Governor races

Former Rep. Tancredo has no intention of quitting Colo. governor’s race

The open feud between former Rep. Tom Tancredo and the Colorado Republican Party is intensifying in the wake of Tuesday’s Republican primary for governor.

On Tuesday, businessman Dan Maes defeated former Rep. Scott McInnis (R-Colo.) by a slim margin in a primary that was marked by a McInnis plagiarism scandal. 

In November, Maes will face Democrat John Hickenlooper and Tancredo, who is running under the banner of the American Constitution Party.    

On Wednesday, Colorado’s GOP Chair Dick Wadhams called the governor’s race “a very difficult one” for Republicans and took aim at Tancredo.

“Tom Tancredo makes it unwinnable if he remains a third-party candidate,” Wadhams said. “That’s the way the race stands right now.”

The bombastic former congressman fired back Wednesday accusing Wadhams of trying to blame him for the state party’s woes. 

“He just wants to shift the blame from him and the party onto me,” Tancredo said in an interview with The Hill. “I have a better chance of winning in a three-way race than Maes has in a two-way race.” 

Last month, Tancredo and Wadhams got into a screaming match on a Colorado radio show over the direction of the state party, with Wadhams accusing Tancredo of launching the bid simply to divide Republicans. “What are you going to talk about?” Wadhams asked. “Impeach Obama and bomb Mecca?” 

Tancredo jumped into the governor’s race a few weeks ago after declaring that neither Republican contender could win the general election. “They are the ones that made this race unwinnable,” Tancredo said.

Given his actions, it certainly appears that Tancredo couldn’t care less what happens to the Republican Party in his state.
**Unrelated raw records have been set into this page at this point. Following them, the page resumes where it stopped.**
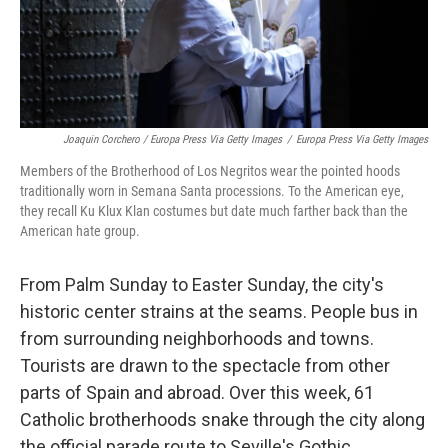
Joaquin Corchero / Europa Press Via Getty Images
/
Europa Press Via Getty Images
Members of the Brotherhood of Los Negritos wear the pointed hoods
traditionally worn in Semana Santa processions. To the American eye,
they recall Ku Klux Klan costumes but date much farther back than the
American hate group.
From Palm Sunday to Easter Sunday, the city's
historic center strains at the seams. People bus in
from surrounding neighborhoods and towns.
Tourists are drawn to the spectacle from other
parts of Spain and abroad. Over this week, 61
Catholic brotherhoods snake through the city along
the official parade route to Seville's Gothic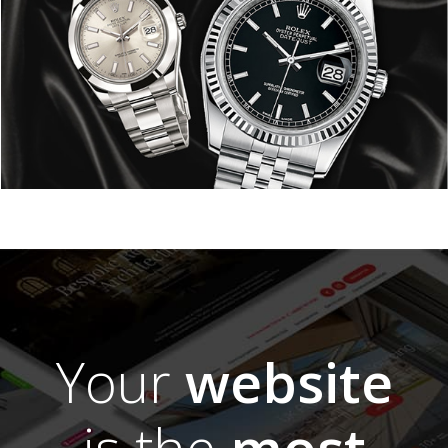
Your
website
is the
most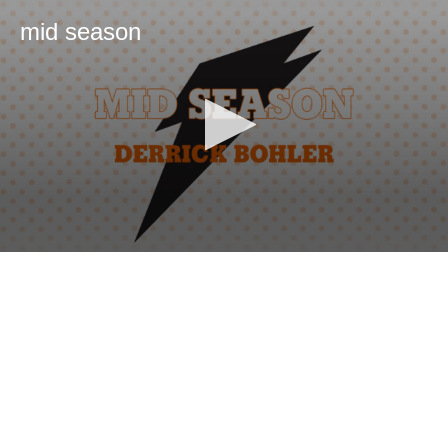
mid season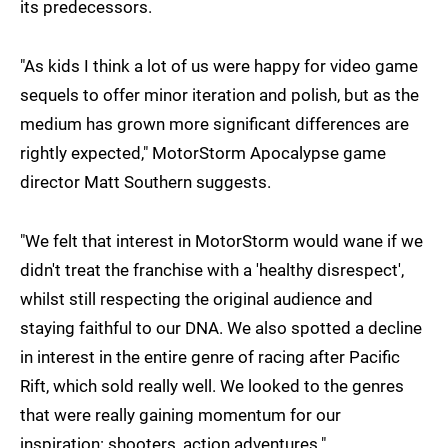
its predecessors.
"As kids I think a lot of us were happy for video game
sequels to offer minor iteration and polish, but as the
medium has grown more significant differences are
rightly expected," MotorStorm Apocalypse game
director Matt Southern suggests.
"We felt that interest in MotorStorm would wane if we
didn't treat the franchise with a 'healthy disrespect',
whilst still respecting the original audience and
staying faithful to our DNA. We also spotted a decline
in interest in the entire genre of racing after Pacific
Rift, which sold really well. We looked to the genres
that were really gaining momentum for our
inspiration: shooters, action adventures."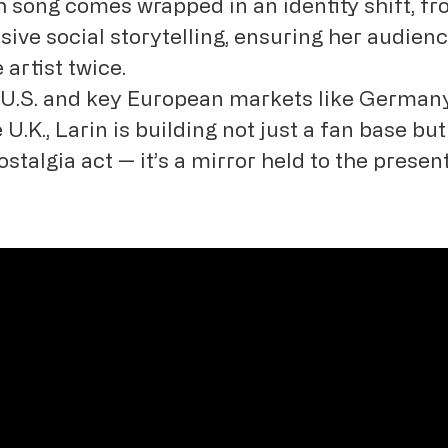
h song comes wrapped in an identity shift, f
sive social storytelling, ensuring her audien
artist twice.
e U.S. and key European markets like German
 U.K., Larin is building not just a fan base b
ostalgia act — it’s a mirror held to the presen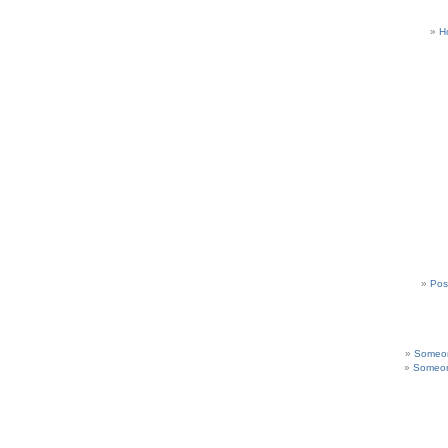
H
Pos
Someon
Someon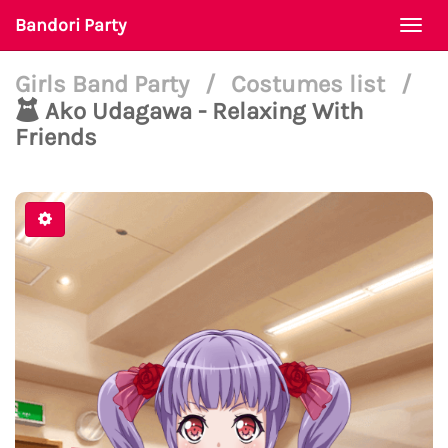
Bandori Party
Togg
navi
Girls Band Party
/
Costumes list
/
Ako Udagawa - Relaxing With
Friends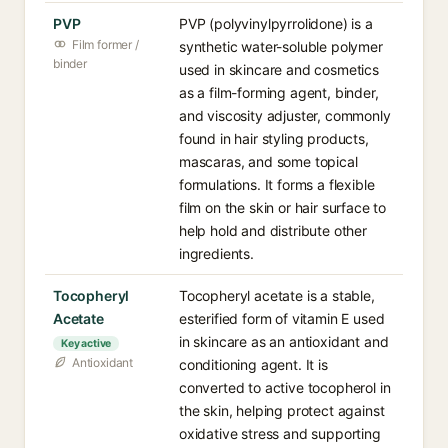
PVP
PVP (polyvinylpyrrolidone) is a
Film former /
synthetic water-soluble polymer
binder
used in skincare and cosmetics
as a film-forming agent, binder,
and viscosity adjuster, commonly
found in hair styling products,
mascaras, and some topical
formulations. It forms a flexible
film on the skin or hair surface to
help hold and distribute other
ingredients.
Tocopheryl
Tocopheryl acetate is a stable,
Acetate
esterified form of vitamin E used
in skincare as an antioxidant and
Key active
Antioxidant
conditioning agent. It is
converted to active tocopherol in
the skin, helping protect against
oxidative stress and supporting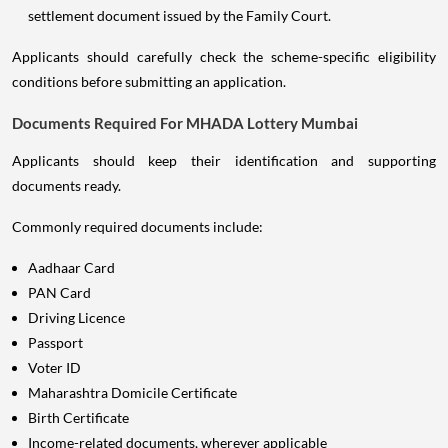
settlement document issued by the Family Court.
Applicants should carefully check the scheme-specific eligibility
conditions before submitting an application.
Documents Required For MHADA Lottery Mumbai
Applicants should keep their identification and supporting
documents ready.
Commonly required documents include:
Aadhaar Card
PAN Card
Driving Licence
Passport
Voter ID
Maharashtra Domicile Certificate
Birth Certificate
Income-related documents, wherever applicable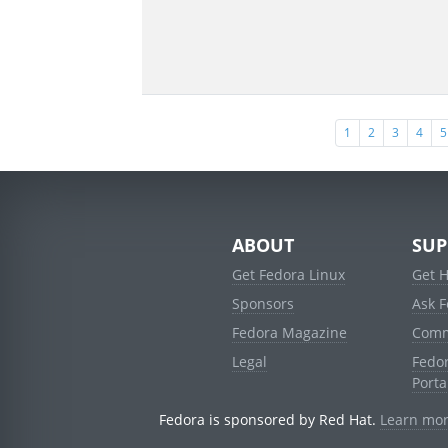
1
2
3
4
5
ABOUT
SUP
Get Fedora Linux
Get 
Sponsors
Ask 
Fedora Magazine
Comm
Legal
Fedo
Porta
Fedora is sponsored by Red Hat.
Learn mor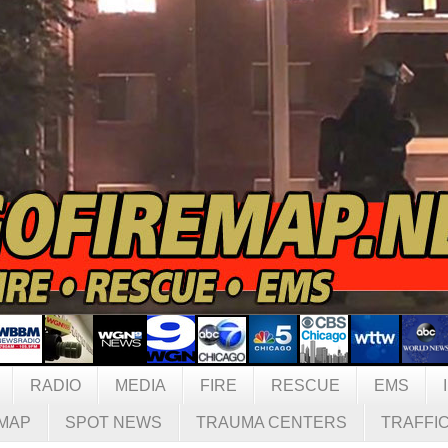
RADIO
MEDIA
FIRE
RESCUE
EMS
MAP
SPOT NEWS
TRAUMA CENTERS
TRAFFI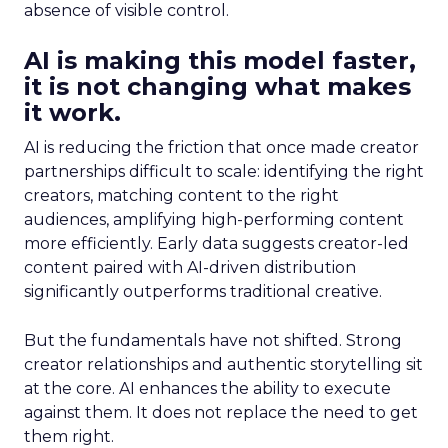
absence of visible control.
AI is making this model faster,
it is not changing what makes
it work.
AI is reducing the friction that once made creator
partnerships difficult to scale: identifying the right
creators, matching content to the right
audiences, amplifying high-performing content
more efficiently. Early data suggests creator-led
content paired with AI-driven distribution
significantly outperforms traditional creative.
But the fundamentals have not shifted. Strong
creator relationships and authentic storytelling sit
at the core. AI enhances the ability to execute
against them. It does not replace the need to get
them right.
But a feud in a critical swing state like Colorado doesn’t bode well for the party.

New general election numbers out Wednesday from Public Policy Polling show Democrat John Hickenlooper with a wide lead over both Maes and Tancredo, with the two splitting the Republican vote.   

On a side note, Tancredo predicted that he’ll win “between 35 and 40 percent of the Hispanic vote in November.”